TDG Carlos R.Rivero Committed to research! TDG Site Manager 1.1

MostoDEx

A technical report regarding MostoDEx can be found here.

Tool

  • You may found a research prototype of MostoDEx here, and two examples here and here.
  • By right-clicking on the source dataset, you may load the source data ("DBpedia.n3").
  • By right-clicking on the target dataset, you may load the target data ("Freebase.n3").
  • By right-clicking on the correspondences, you may load them ("correspondences.txt").
  • Then, you may navigate through the tabs to perform the steps of generating schema mappings.

 

Validation

Preliminaries

  • Download the Preprocess data, Data exchanger, and Target comparator utilities.
  • Include them in the same folder with the Configuration files.
  • Inside the "conf" folder, it is necessary to configure "schema-mapping-problem.properties" to be run on a specific machine. The first group of properties (all.*) refer to general properties, such as a temp file to exchange data or the location of the datasets. The rest of the groups of properties deal with the data exchange problems that our repository comprises.
  • Inside the "no_transformations" folder, you may find the files that we use for each data exchange problem.

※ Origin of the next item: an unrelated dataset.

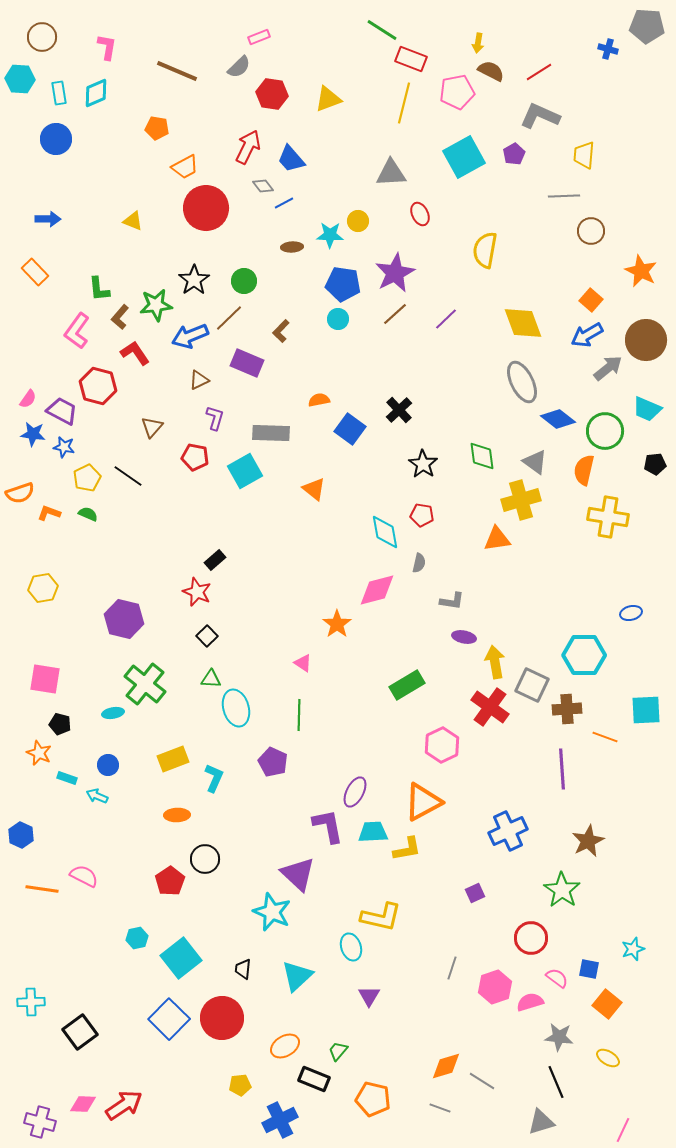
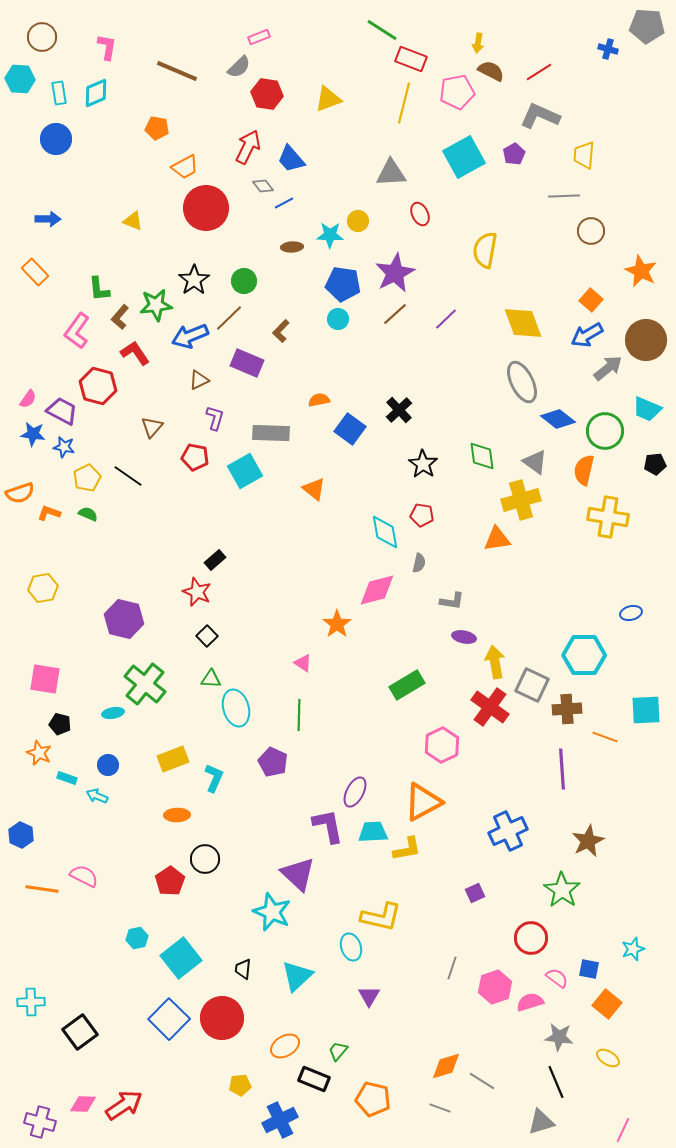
red hexagon at (272, 94): moved 5 px left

For instance, "dbp_fb_film" contains the data related to DF-F and FD-F problems, namely: "Freebase.n3" and "DBpedia.n3" comprise the source and target triples of the single exchange sample; "correspondences.txt" comprises the correspondences in these problems, note that correspondences may be bidirectional (--) or unidirectional (<- or ->); finally, "Fb2DBp.qry" and "DBp2Fb.qry" comprise the handcrafted schema mappings in SPARQL.
  • The equivalences between the names in these files and the names in our research are the following: dfpp = DF-P; fdpp = FD-P; dffl = DF-F; fdfl = FD-F; dfts = DF-TS; fdts = FD-TS; dfun = DF-U; fdun = FD-U; dg = DG; and gd = GD.
  • Note that, to add a new data exchange problem, it is necessary to specify all of the previous files.
  • The data regarding the data exchange problems of our repository can be found in the following links: DF-P, FD-P, DF-F, FD-F, DF-TS, FD-TS, DF-U, FD-U, DG, and GD.

Preprocessing data

  • Note that these steps are only necessary if you want to include a new data exchange problem that has DBpedia, Freebase, or GovWILD as the source dataset.
  • We use DBpedia 3.8 (Ontology Infobox Types and Ontology Infobox Properties, both in english), Freebase, and GovWILD datasets.
  • To preprocess a source dataset to only retrieve those triples that relate the entities specified in the correspondences, use "run-preprocess-data.bat" in which it is necessary to state the source dataset (dbpedia, freebase, or govwild), the data exchange problem that we deal with, and where the full RDF dump is located.
  • When this script finishes, it stores the desired data in the corresponding folder, which is specified in file "schema-mapping-problem.properties".

Exchanging data

  • To run a data exchange problem, use "run-data-exchanger.bat" in which the problem has to be specified together with the times to be run.
  • When this script finishes, it prints the measures in the console.

Comparing target data

  • To compare the target data that have been generated by the automatically-generated schema mappings with the handcrafted schema mappings, it is necessary to run "run-target-comparator.bat" in which the problem has to be specified.
  • When this script finishes, it prints whether or not the generated target data are the same in the console.

 

Scalability

  • Download the Evaluator utility.
  • The data exchange problems that we have used to evaluate MostoDEx, which has been generated using MostoBM can be found here. 
  • "run-evaluator.bat" is used to run the evaluation, in which it is necessary to specify the folder that comprises the data exchange problems to evaluate, the data exchange pattern (2 = Lift Properties, 3 = Sink Properties, 5 = Extract Subclasses, and 6 = Extract Superclasses), and the number of problems that we wish to evaluate (in the IF NOT line).
  • When this script finishes, it creates a file inside the folder that comprises the data exchange problems called "output.txt", which contains the evaluation results.
  • The scalability results of our proposal can be found here.